Ghub - Knowledge Base: Developing Tools: Using submit

Submit functionality enables qualified users to execute certain codes on the compute cluster. In order to use submit functionality, you must have access to the HUBzero Workspace and be a member of the Submit group. These notes describe how to run simple tests of the submit command on the HUBzero instance. All submit commands are run from the HUBzero Workspace command line (alternately, Jupyter Terminal or noVNC terminal).

Basic information
Prerequisites
Running remote submit
Debugging and metrics
Specifying cores and nodes
Worked examples
More information

Basic information

For submit usage information and information about configured venues, managers, or tools, type the help command:

$ submit --help venues | managers | tools

Available venues

We have defined several submit venues for general-compute and debug partitions on the CCR cluster. Use "submit --help" to list them, for example:

$ submit --help venues
Currently available VENUES are:
   ccr-ghub
   ccr-ghub-8cores
   ccr-ghub-debug
   ccr-ghub-script
   submithost
   u2-grid
   u2-grid-debug

Specifying the venue in your submit call, with the -v switch, will determine the characteristics of the nodes where your job will be scheduled by the resource manager, Slurm. These parameters are handled behind the scenes in configuration scripts.

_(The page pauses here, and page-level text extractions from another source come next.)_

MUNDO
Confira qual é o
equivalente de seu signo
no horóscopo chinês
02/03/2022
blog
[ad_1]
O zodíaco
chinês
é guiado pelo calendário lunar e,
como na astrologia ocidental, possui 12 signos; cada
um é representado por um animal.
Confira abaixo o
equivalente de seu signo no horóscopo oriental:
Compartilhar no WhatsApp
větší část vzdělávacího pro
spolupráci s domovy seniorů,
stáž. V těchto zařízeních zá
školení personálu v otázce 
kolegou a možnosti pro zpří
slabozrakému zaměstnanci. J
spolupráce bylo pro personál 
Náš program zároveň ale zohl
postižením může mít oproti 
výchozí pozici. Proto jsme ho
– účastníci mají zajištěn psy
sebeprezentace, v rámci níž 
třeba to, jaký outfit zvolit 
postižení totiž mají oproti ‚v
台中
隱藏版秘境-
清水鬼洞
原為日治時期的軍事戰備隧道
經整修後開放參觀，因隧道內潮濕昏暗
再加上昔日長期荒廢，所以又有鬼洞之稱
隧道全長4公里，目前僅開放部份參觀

The debug partition's nodes have a smaller number of cores per node and a limited walltime (1 hour); these are useful for ensuring the overall soundness of your call; the general-compute nodes (u2-grid and ccr-ghub venues) have up to 40 cores per node and a 72-hour walltime limit.

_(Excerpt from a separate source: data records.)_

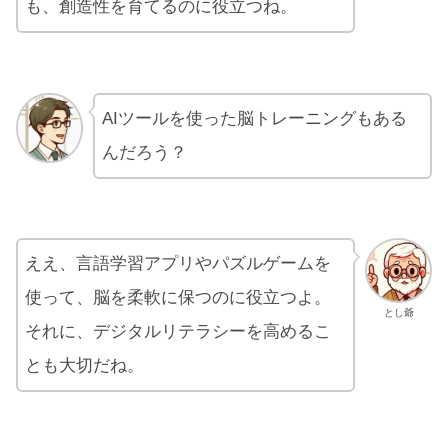
も、創造性を育てるのに役立つね。
AIツールを使った脳トレーニングもある
んだろう？
ええ、言語学習アプリやパズルゲームを
使って、脳を柔軟に保つのに役立つよ。
とし爺
それに、デジタルリテラシーを高めるこ
とも大切だね。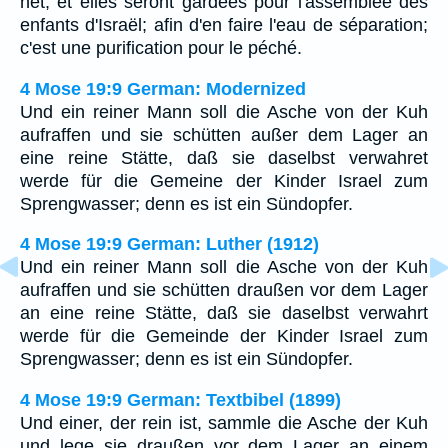
net; et elles seront gardées pour l'assemblée des
enfants d'Israël; afin d'en faire l'eau de séparation;
c'est une purification pour le péché.
4 Mose 19:9 German: Modernized
Und ein reiner Mann soll die Asche von der Kuh
aufraffen und sie schütten außer dem Lager an
eine reine Stätte, daß sie daselbst verwahret
werde für die Gemeine der Kinder Israel zum
Sprengwasser; denn es ist ein Sündopfer.
4 Mose 19:9 German: Luther (1912)
Und ein reiner Mann soll die Asche von der Kuh
aufraffen und sie schütten draußen vor dem Lager
an eine reine Stätte, daß sie daselbst verwahrt
werde für die Gemeinde der Kinder Israel zum
Sprengwasser; denn es ist ein Sündopfer.
4 Mose 19:9 German: Textbibel (1899)
Und einer, der rein ist, sammle die Asche der Kuh
und lege sie draußen vor dem Lager an einem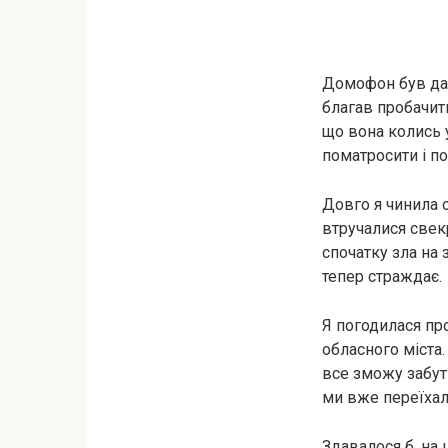
Домофон був дав
благав пробачити
що вона колись у
поматросити і по
Довго я чинила о
втручалися свек
спочатку зла на 
тепер страждає.
Я погодилася пр
обласного міста.
все зможу забут
ми вже переїхал
Здавалося б, на 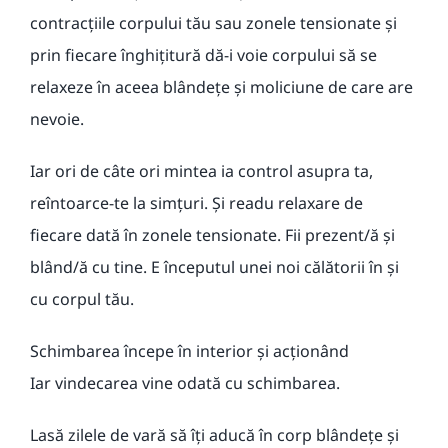
contracțiile corpului tău sau zonele tensionate și
prin fiecare înghițitură dă-i voie corpului să se
relaxeze în aceea blândețe și moliciune de care are
nevoie.
Iar ori de câte ori mintea ia control asupra ta,
reîntoarce-te la simțuri. Și readu relaxare de
fiecare dată în zonele tensionate. Fii prezent/ă și
blând/ă cu tine. E începutul unei noi călătorii în și
cu corpul tău.
Schimbarea începe în interior și acționând
Iar vindecarea vine odată cu schimbarea.
Lasă zilele de vară să îți aducă în corp blândețe și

Refer to CCR cluster documentation for further information about SLURM job scheduler, cluster partitions, and other particulars of the compute cluster.

Choosing a venue

You may not have access to all venues that are listed. If you are running Ghub jobs, please use the ccr-ghub venues (please only use ccr-ghub-8cores if you need extra processing power and only after you have first run using ccr-ghub); legacy Vhub jobs will likely need to use the u2-grid venues.

Default partition processors-per-node

Default cores per node values are set as follows for the submit venues. Consult "Submit parameters" for how to override these cores per node values on the command line.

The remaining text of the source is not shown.